▶ TASK DESCRIPTION: The answer must be an exact transcription of the lines below from the first through the one containing "a zdravotně nezávadný", with the pictures left out; please add nothing else.

* * * *

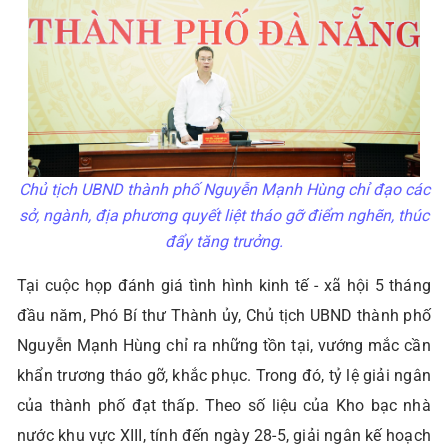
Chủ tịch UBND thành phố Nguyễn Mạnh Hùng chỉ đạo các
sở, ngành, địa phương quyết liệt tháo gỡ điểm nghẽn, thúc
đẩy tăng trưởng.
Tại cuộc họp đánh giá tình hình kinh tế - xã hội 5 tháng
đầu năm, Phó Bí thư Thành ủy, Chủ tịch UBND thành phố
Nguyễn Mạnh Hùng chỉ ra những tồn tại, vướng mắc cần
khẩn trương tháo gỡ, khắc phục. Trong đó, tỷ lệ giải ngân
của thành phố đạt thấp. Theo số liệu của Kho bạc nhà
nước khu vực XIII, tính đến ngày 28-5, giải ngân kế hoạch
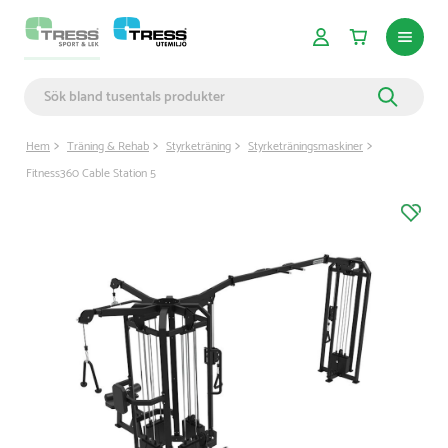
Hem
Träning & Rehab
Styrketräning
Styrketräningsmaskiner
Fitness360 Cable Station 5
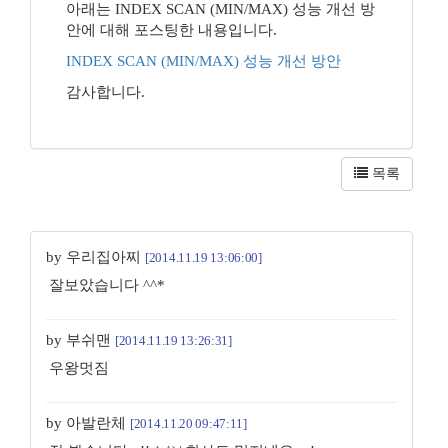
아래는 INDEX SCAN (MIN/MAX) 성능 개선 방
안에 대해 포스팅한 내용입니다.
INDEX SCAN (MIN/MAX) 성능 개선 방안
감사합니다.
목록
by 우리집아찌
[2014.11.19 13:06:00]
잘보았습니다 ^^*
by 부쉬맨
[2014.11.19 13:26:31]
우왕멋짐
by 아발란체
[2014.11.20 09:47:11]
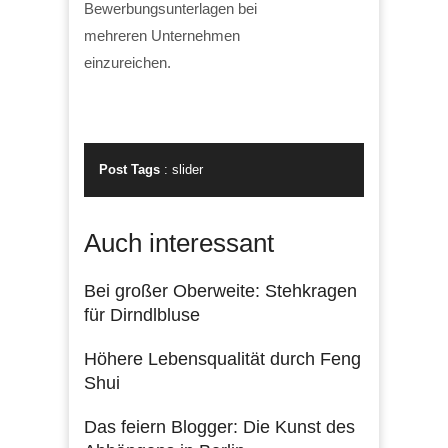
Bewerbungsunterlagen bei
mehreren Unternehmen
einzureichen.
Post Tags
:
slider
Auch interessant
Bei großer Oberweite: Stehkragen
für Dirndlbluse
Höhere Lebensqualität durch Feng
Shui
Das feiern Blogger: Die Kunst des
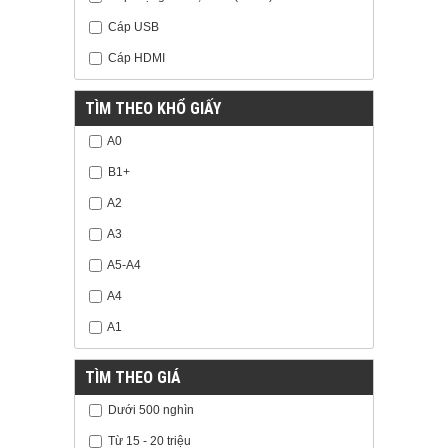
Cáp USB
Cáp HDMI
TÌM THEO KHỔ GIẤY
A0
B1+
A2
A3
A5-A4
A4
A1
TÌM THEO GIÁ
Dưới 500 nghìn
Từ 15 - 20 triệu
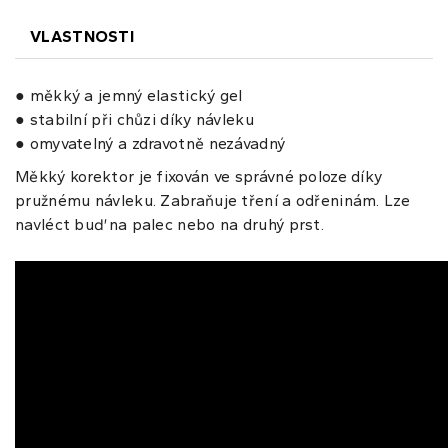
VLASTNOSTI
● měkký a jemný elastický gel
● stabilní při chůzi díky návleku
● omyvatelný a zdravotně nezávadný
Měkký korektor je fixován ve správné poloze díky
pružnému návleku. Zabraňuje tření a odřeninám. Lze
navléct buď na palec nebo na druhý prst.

* * * *

▶ ANSWER SECTION:
Chủ tịch UBND thành phố Nguyễn Mạnh Hùng chỉ đạo các
sở, ngành, địa phương quyết liệt tháo gỡ điểm nghẽn, thúc
đẩy tăng trưởng.
Tại cuộc họp đánh giá tình hình kinh tế - xã hội 5 tháng
đầu năm, Phó Bí thư Thành ủy, Chủ tịch UBND thành phố
Nguyễn Mạnh Hùng chỉ ra những tồn tại, vướng mắc cần
khẩn trương tháo gỡ, khắc phục. Trong đó, tỷ lệ giải ngân
của thành phố đạt thấp. Theo số liệu của Kho bạc nhà
nước khu vực XIII, tính đến ngày 28-5, giải ngân kế hoạch
Hem
Träning & Rehab
Styrketräning
Styrketräningsmaskiner
Fitness360 Cable Station 5
아래는 INDEX SCAN (MIN/MAX) 성능 개선 방
안에 대해 포스팅한 내용입니다.
INDEX SCAN (MIN/MAX) 성능 개선 방안
감사합니다.
목록
by 우리집아찌
[2014.11.19 13:06:00]
잘보았습니다 ^^*
by 부쉬맨
[2014.11.19 13:26:31]
우왕멋짐
by 아발란체
[2014.11.20 09:47:11]
Bewerbungsunterlagen bei
mehreren Unternehmen
einzureichen.
Post Tags
:
slider
Auch interessant
Bei großer Oberweite: Stehkragen
für Dirndlbluse
Höhere Lebensqualität durch Feng
Shui
Das feiern Blogger: Die Kunst des
Cáp USB
Cáp HDMI
TÌM THEO KHỔ GIẤY
A0
B1+
A2
A3
A5-A4
A4
A1
TÌM THEO GIÁ
Dưới 500 nghìn
Từ 15 - 20 triệu
VLASTNOSTI
● měkký a jemný elastický gel
● stabilní při chůzi díky návleku
● omyvatelný a zdravotně nezávadný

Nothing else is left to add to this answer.